A lot of attention is being given to an eye-raising YouGov poll of the Conservative party membership which shows they would prefer Brexit to happen even if it meant the end of the United Kingdom, the death of the Conservative party, or the return of cholera to British streets. (I made that last one up.)
Faced with a series of dire trade-offs, large majorities of Conservative party activists say they would be willing to stomach economic harm, an independent Scotland, a united Ireland or even the break-up of the Tory party itself if it means Brexit goes ahead. There is just one eventuality that makes Conservative activists think better of Brexit: if it means that Jeremy Corbyn ends up in Downing Street.
It’s being taken as a sign that the Conservative party is chock full of diehard Brexiteers who would rather see their own families skinned and eaten than abandon Brexit. But the actual findings are more complicated than that.

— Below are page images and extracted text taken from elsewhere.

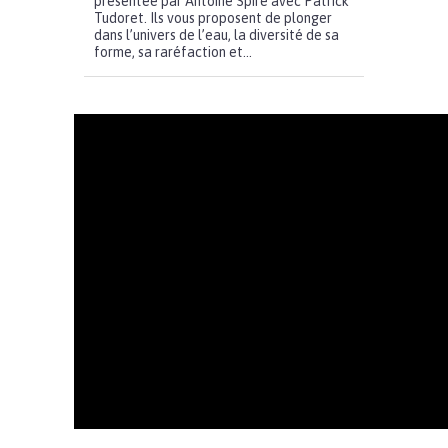
présentée par Antoine Spire avec Patrick
Tudoret. Ils vous proposent de plonger
dans l’univers de l’eau, la diversité de sa
forme, sa raréfaction et...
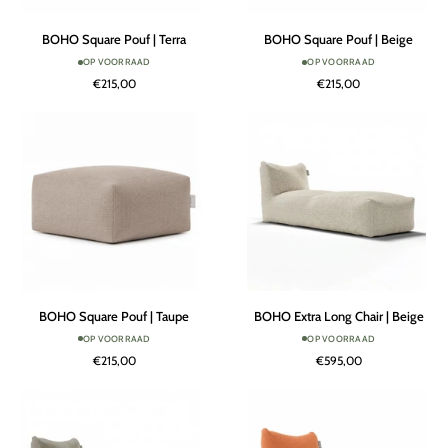
BOHO
BOHO
BOHO Square Pouf | Terra
BOHO Square Pouf | Beige
Square
Square
OP VOORRAAD
OP VOORRAAD
Pouf
Pouf
€215,00
€215,00
|
|
Terra
Beige
BOHO
BOHO
BOHO Square Pouf | Taupe
BOHO Extra Long Chair | Beige
Square
Extra
OP VOORRAAD
OP VOORRAAD
Pouf
Long
€215,00
€595,00
|
Chair
Taupe
|
Beige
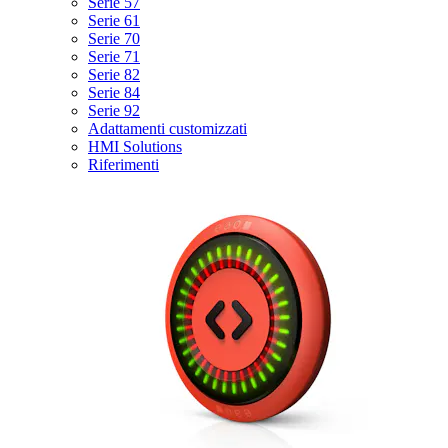
Serie 57
Serie 61
Serie 70
Serie 71
Serie 82
Serie 84
Serie 92
Adattamenti customizzati
HMI Solutions
Riferimenti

YouGov’s polls of party members are consistently reliable and there are good reasons to give these polls more credence than regular polls, as many of the factors that make regular polling – a difficulty in finding enough non-politically engaged people, accurately gauging turnout – so difficult do not apply.

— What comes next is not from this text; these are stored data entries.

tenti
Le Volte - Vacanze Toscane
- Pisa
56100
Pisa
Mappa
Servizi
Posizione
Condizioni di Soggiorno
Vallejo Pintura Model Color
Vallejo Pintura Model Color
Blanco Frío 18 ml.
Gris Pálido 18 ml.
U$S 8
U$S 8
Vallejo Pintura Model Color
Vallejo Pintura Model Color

They are a reminder of the story throughout the polls, which is that for most voters, their referendum vote is more important than their party one. The challenge for the Conservative party is that to win an election they have to have a Brexit position that retains and wins back the Leave voters who backed them in 2017: while finding a way to broaden the geographic and political breadth of their 2017 coalition, which was insufficient to win a parliamentary majority.
There are two tedious clichés that get exchanged in the Brexit debate. The first is that “nobody voted to be poorer”, and the second is that “Leave voters knew what they voted for”. There are a variety of problems with the “no-one voted to be poorer” line. The first is that, of course, people vote to be worse off all the time. Some people earning in excess of £70,000 voted in 2017 for a Labour party pledging to put their taxes up. People in receipt of in-work benefits voted in 2015 for a Conservative Party promising to cut them. The second is that most people who voted to leave did not believe they were voting to make themselves poorer, and still don’t. The Conservatives’ 2015 election victory is instructive here: people happily voted for welfare cuts in 2015 and then very rapidly turned against the idea when George Osborne attempted to take away their welfare. The poll tax, which ended Margaret Thatcher’s premiership was written in black and white in the 1987 manifesto and was used as a talking point to excoriate the wastefulness of leftwing councils.
The problem with the “Leave voters knew what they voted for” line is essentially the same: history is littered with people voting for things that they like in theory, or, or don’t believe, or haven’t really understood and then opposing them when they are presented with the reality.
The crucial thing about this poll of Conservative members, as we know from every survey of Tory party activists and indeed any conversation with Conservative activists or MPs, is that they don’t believe that Brexit will lead to economic catastrophe, or the break-up of the United Kingdom. It should be taken about as seriously as me saying I would pay £100 for a film of the critically acclaimed sitcom Community: it’s a sign that I enjoyed the programme and am greatly invested in it, but by no means a guarantee that if the show’s producer turned up with a begging bowl tomorrow I would chuck 100 quid in it.
What is striking in this poll is that the one thing that Conservative activists actually believe might happen as a result of Brexit – a victory by Jeremy Corbyn – is the one thing that they would sacrifice Brexit for.
That suggests that far from being an implacable mass of frothing Brexiteers who will crown Boris Johnson no matter what there is room for an astute campaign to spring an upset if they can successfully prosecute the argument that Johnson’s Brexit plans mean an election that the party would lose. But that would require capabilities that, so far, have been in short supply.